*MATERIALS PROVIDED:*

- - - - -

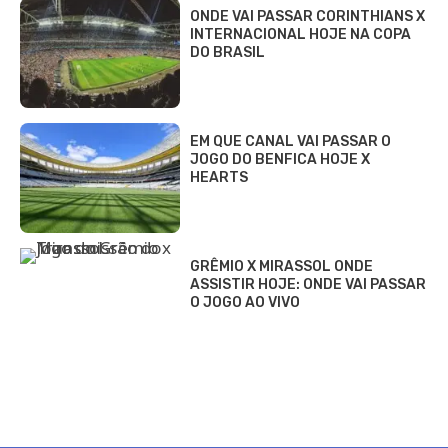
ONDE VAI PASSAR CORINTHIANS X
INTERNACIONAL HOJE NA COPA
DO BRASIL
EM QUE CANAL VAI PASSAR O
JOGO DO BENFICA HOJE X
HEARTS
GRÊMIO X MIRASSOL ONDE
ASSISTIR HOJE: ONDE VAI PASSAR
O JOGO AO VIVO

- - - - -

*EXERCISE:*
Lines containing the word "HOJE" are to be pulled from the records and copied.

*EXPECTED ANSWER:*
INTERNACIONAL HOJE NA COPA
JOGO DO BENFICA HOJE X
ASSISTIR HOJE: ONDE VAI PASSAR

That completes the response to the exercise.